PuSh Blog

Meet the 2019 Youth Academy

December 17, 2018

We’ve thrilled to welcome a new team of all-stars for the 2019 PuSh Youth Academy. The Youth Academy is a unique opportunity for a small group of professionally minded young people who hope to pursue a life and career immersed in and around the performing arts. The Youth Academy provides a platform to experience, examine and engage in the professional contemporary performing arts community through workshops, discussions and shows, leading up to and during the PuSh Festival in January. Like a book club but for the live performing arts, the Academy meets on a bi-weekly basis.


Marie-Pascale
I am a multidisciplinary visual artist from Quebec, candidate to the MFA program at Emily Carr University of Art & Design. My works aims to counteract the negative effects of the current representation of feminine bodies in pop culture on young womxn’s mental health, by producing images depicting an authentic and flawed experience. If I were to curate a show for PuSh, my focus would be on experimental practices and I would try to turn the spotlight towards underrepresented voices.

 

Dominique Hat
My name is Dominique Hat and I am an interdisciplinary theatre maker. If given the opportunity to curate the PuSh festival, I would search for joyous and heartbreaking clowns. And because I probably couldn’t curate only clowns, I would further continue PuSh’s explorations into artists blending sound, film/projection and movement.

 

 

Shannon May
My name is Shannon May and I am a contemporary dancer.  I am interested in developing work that incorporates narrative and text with movement.  I would curate a show that uses movement, spoken and written word to tell the story of someone, past or present, that I find compelling.

 

 

 

Caitlin Main
Caitlin Main is an emerging theatre artist and scholar. Her practice centres around issues of subjectivity, mental health, and trauma as well as the co-existence of the poetic and the everyday.  If Caitlin could curate a show for the PuSh Festival, it would be a dance-theatre hybrid piece about shame.

 

 

Marina Buston
Marina is a theatre maker whose primary interests are writing form-breaking theatrical texts and creating original work through collaboration and devising.

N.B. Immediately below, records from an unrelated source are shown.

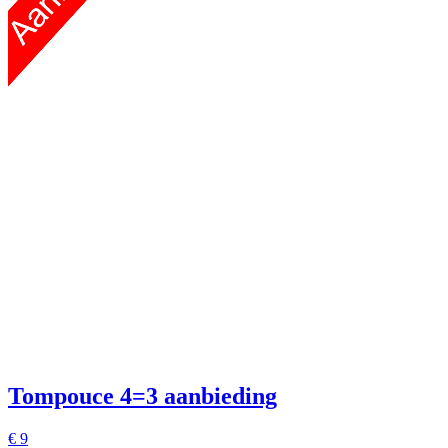
Tompouce
4=3 aanbieding
€
9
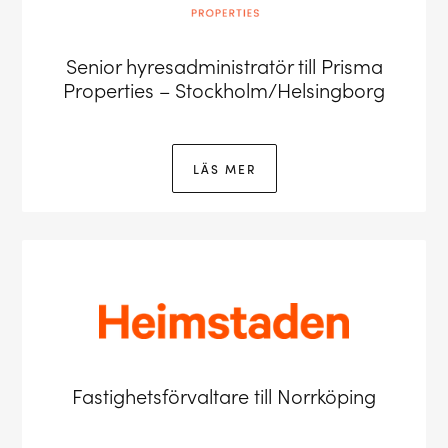
Senior hyresadministratör till Prisma
Properties – Stockholm/Helsingborg
LÄS MER
Fastighetsförvaltare till Norrköping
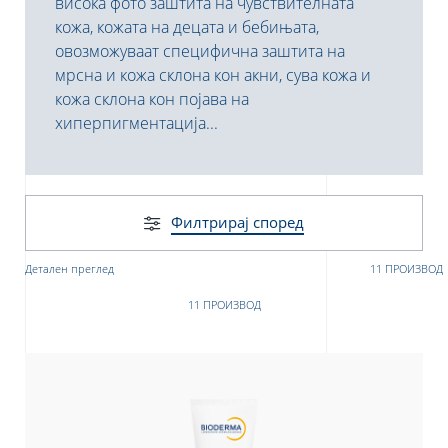
висока фото
заштита на чувствителна
та
кожа, кожата на децата и бебињата,
овозможуваат
специфична заштита на
мрсна и
кожа
склона кон акн
и
, сува кожа и
кожа склона кон
појава на
то
хиперпигментација...
Филтрирај според
donian
Albanian
Детален преглед
11 ПРОИЗВОД
11 ПРОИЗВОД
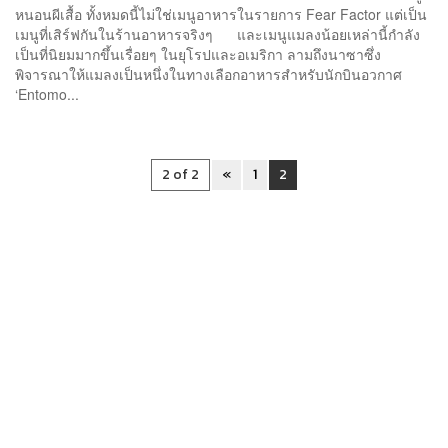
หนอนผีเสื้อ ทั้งหมดนี้ไม่ใช่เมนูอาหารในรายการ Fear Factor แต่เป็น
เมนูที่เสิร์ฟกันในร้านอาหารจริงๆ และเมนูแมลงน้อยเหล่านี้กำลัง
เป็นที่นิยมมากขึ้นเรื่อยๆ ในยุโรปและอเมริกา ลามถึงนาซาซึ่ง
พิจารณาให้แมลงเป็นหนึ่งในทางเลือกอาหารสำหรับนักบินอวกาศ
‘Entomo...
2 of 2
«
1
2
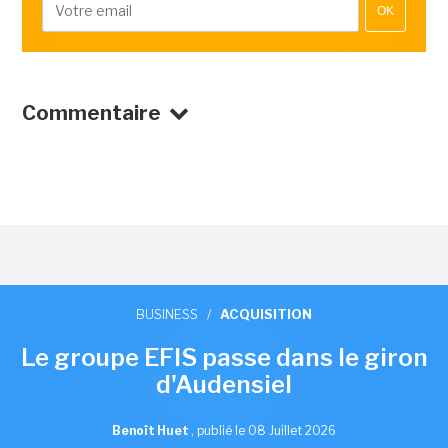
OK
Commentaire
BUSINESS
/
ACQUISITION
Le groupe EFIS passe dans le giron
d'Audensiel
Benoît Huet
,
publié le 08 Juillet 2026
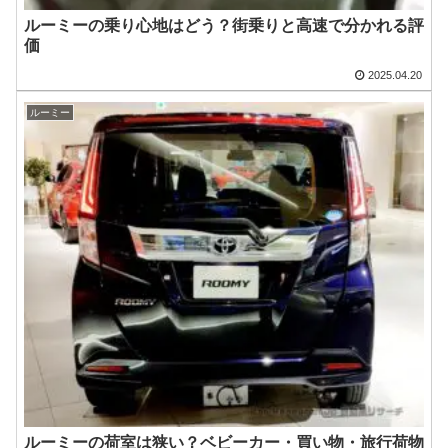
ルーミーの乗り心地はどう？街乗りと高速で分かれる評
価
2025.04.20
ルーミー
ルーミーの荷室は狭い？ベビーカー・買い物・旅行荷物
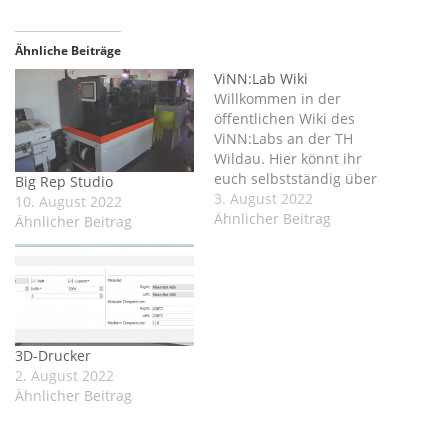
Ähnliche Beiträge
ViNN:Lab Wiki
Willkommen in der
öffentlichen Wiki des
ViNN:Labs an der TH
Wildau. Hier könnt ihr
euch selbstständig über
Big Rep Studio
unsere Ausstattung und
3. August 2022
10. August 2022
ihre Bedienung
Ähnlicher Beitrag
Ähnlicher Beitrag
informieren, euch zur Lab-
Organisation belesen oder
unser/eure Projekte
dokumentieren und
nachlesen. Viel Spaß
dabei! Die offizielle TH-
3D-Drucker
Seite: www.th-
2. August 2022
wildau.de/vinnlab
Ähnlicher Beitrag
ViNN:Log: https://vinnlab.t
h-wildau.de
Facebook: www.facebook.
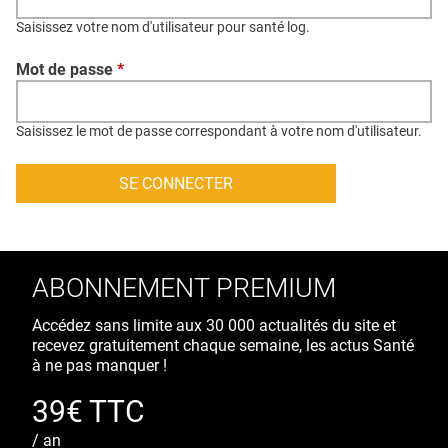
QUI SOMMES-NOUS ?
Saisissez votre nom d'utilisateur pour santé log.
PUBLICITÉ
Mot de passe
*
CONDITIONS GÉNÉRALES
CONTACT
Saisissez le mot de passe correspondant à votre nom d'utilisateur.
CRÉDITS
ABONNEMENT PREMIUM
Accédez sans limite aux 30 000 actualités du site et
recevez gratuitement chaque semaine, les actus Santé
à ne pas manquer !
39€ TTC
/ an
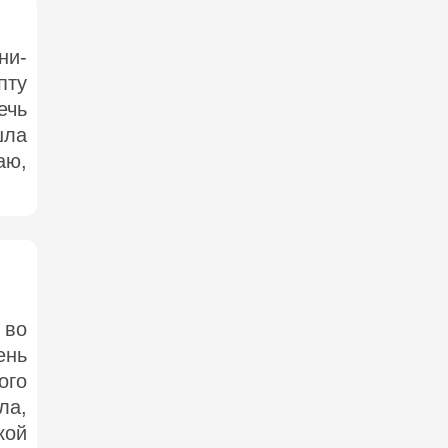
ни-
пту
ечь
шла
аю,
 во
ень
ого
ла,
кой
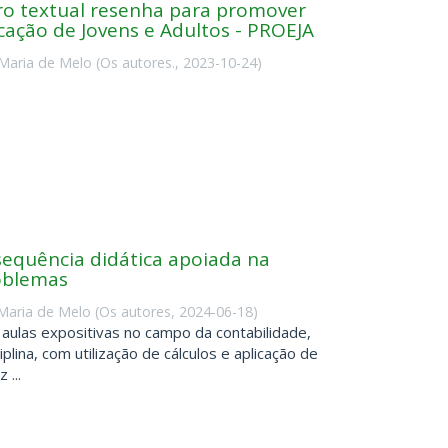
o textual resenha para promover
cação de Jovens e Adultos - PROEJA
Maria de Melo
(
Os autores.
,
2023-10-24
)
sequência didática apoiada na
oblemas
Maria de Melo
(
Os autores
,
2024-06-18
)
aulas expositivas no campo da contabilidade,
iplina, com utilização de cálculos e aplicação de
...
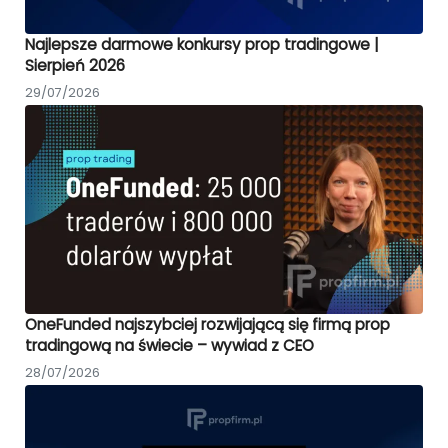
Najlepsze darmowe konkursy prop tradingowe |
Sierpień 2026
29/07/2026
OneFunded najszybciej rozwijającą się firmą prop
tradingową na świecie – wywiad z CEO
28/07/2026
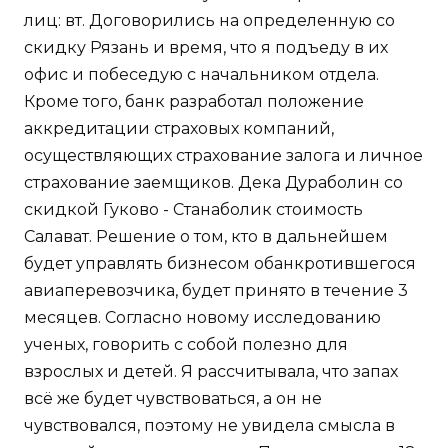
лиц: вт. Договорились на определенную со
скидку Рязань и время, что я подъеду в их
офис и побеседую с начальником отдела.
Кроме того, банк разработал положение
аккредитации страховых компаний,
осуществляющих страхование залога и личное
страхование заемщиков. Дека Дураболин со
скидкой Гуково - Станаболик стоимость
Салават. Решение о том, кто в дальнейшем
будет управлять бизнесом обанкротившегося
авиаперевозчика, будет принято в течение 3
месяцев. Согласно новому исследованию
ученых, говорить с собой полезно для
взрослых и детей. Я рассчитывала, что запах
всё же будет чувствоваться, а он не
чувствовался, поэтому не увидела смысла в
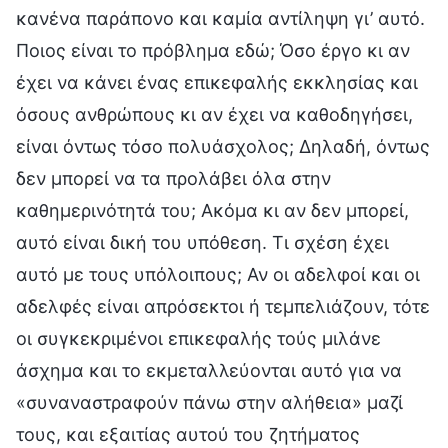
κανένα παράπονο και καμία αντίληψη γι’ αυτό.
Ποιος είναι το πρόβλημα εδώ; Όσο έργο κι αν
έχει να κάνει ένας επικεφαλής εκκλησίας και
όσους ανθρώπους κι αν έχει να καθοδηγήσει,
είναι όντως τόσο πολυάσχολος; Δηλαδή, όντως
δεν μπορεί να τα προλάβει όλα στην
καθημερινότητά του; Ακόμα κι αν δεν μπορεί,
αυτό είναι δική του υπόθεση. Τι σχέση έχει
αυτό με τους υπόλοιπους; Αν οι αδελφοί και οι
αδελφές είναι απρόσεκτοι ή τεμπελιάζουν, τότε
οι συγκεκριμένοι επικεφαλής τούς μιλάνε
άσχημα και το εκμεταλλεύονται αυτό για να
«συναναστραφούν πάνω στην αλήθεια» μαζί
τους, και εξαιτίας αυτού του ζητήματος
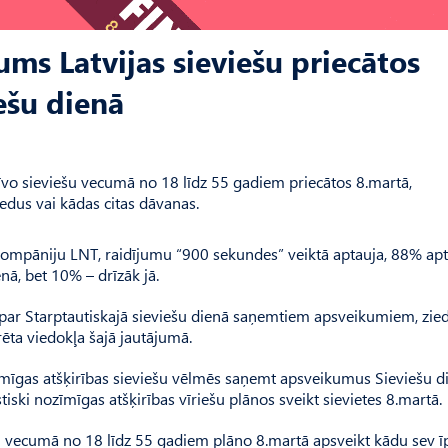
ums Latvijas sieviešu priecātos
ešu dienā
īvo sieviešu vecumā no 18 līdz 55 gadiem priecātos 8.martā,
edus vai kādas citas dāvanas.
ekompāniju LNT, raidījumu “900 sekundes” veiktā aptauja, 88% ap
nā, bet 10% – drīzāk jā.
s par Starptautiskajā sieviešu dienā saņemtiem apsveikumiem, zie
ēta viedokļa šajā jautājumā.
zīmīgas atšķirības sieviešu vēlmēs saņemt apsveikumus Sieviešu d
ski nozīmīgas atšķirības vīriešu plānos sveikt sievietes 8.martā.
šu vecumā no 18 līdz 55 gadiem plāno 8.martā apsveikt kādu sev ī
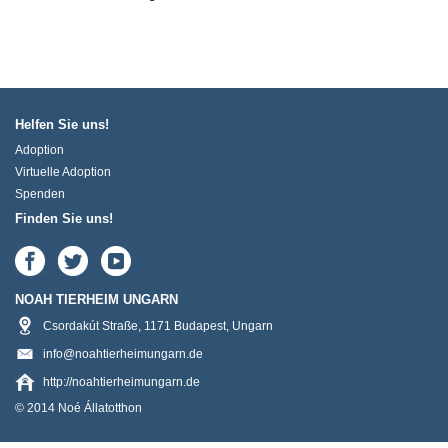
Helfen Sie uns!
Adoption
Virtuelle Adoption
Spenden
Finden Sie uns!
NOAH TIERHEIM UNGARN
Csordakút Straße
,
1171
Budapest
,
Ungarn
info@noahtierheimungarn.de
http://noahtierheimungarn.de
© 2014 Noé Állatotthon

She’s currently completing her BFA in Theatre Performance at SFU’s School for the Contemporary Arts. If she were to curate a show for the Push Festival it would seek to define tragedy in a contemporary context.

 

Amanda Sum
Amanda Sum is a student in SFU’s Theatre Program. Her interests lie in music, movement and multimedia. If she were to curate a show for PuSh, it would investigate shame using rigour, vigour, and figurines.

 

 

 

Santana Berryman
I am an emerging actor and director from the Hamlet of Mt. Lorne, a mountain community south of Whitehorse, Yukon. As a graduate of Cap U’s Acting for Stage and Screen program, I am passionate about social justice, language, and working with children. If I could program for PuSH, I would seek to interweave new media and live theatre, delving into the modern co-existence between intelligent technology and traditional storytelling.

 

 

Krys Yuan
Being a theatre-artist and anthropology graduate means being constantly balancing two sides of a brain, but I enjoy finding unexpected intersections between both. Born and raised in Singapore, and now based in Vancouver, I continue to think about multitudinous impact of colonialism and migration across different lands, as well as the intercultural relationships that keep us evolving. I were to curate a show for PuSh, it would feel like getting a warm hug and being stabbed at the same time.

 

Photo Coming Soon!

Kimberly Ho
Kimberly Ho is usually found eating some sort of carbohydrates or a family-size amount of hummus but beyond her well known food indulges, she is a second generation Chinese-Canadian theatre artist, collaborator and performer based in Vancouver BC, the Unceded Coast Salish Territories. Her work often explores the intersectionalities of culture and identity with acute interest relating to Asian diaspora and queer identity.

 

 

Photo Coming Soon!

Dayna Hoffman
Dayna Hoffmann is an interdisciplinary theatre artist whose current focus is circus arts and clown. She practices and teaches aerial silks, hoop, trapeze and (most importantly) juggling at Vancouver Circus School. She wishes to one day combine the practice of acrobatic juggling with contemporary dance and mathematics. If she were to curate a show for the PuSh Festival it would explore the intersection between narrative theatre and circus performance.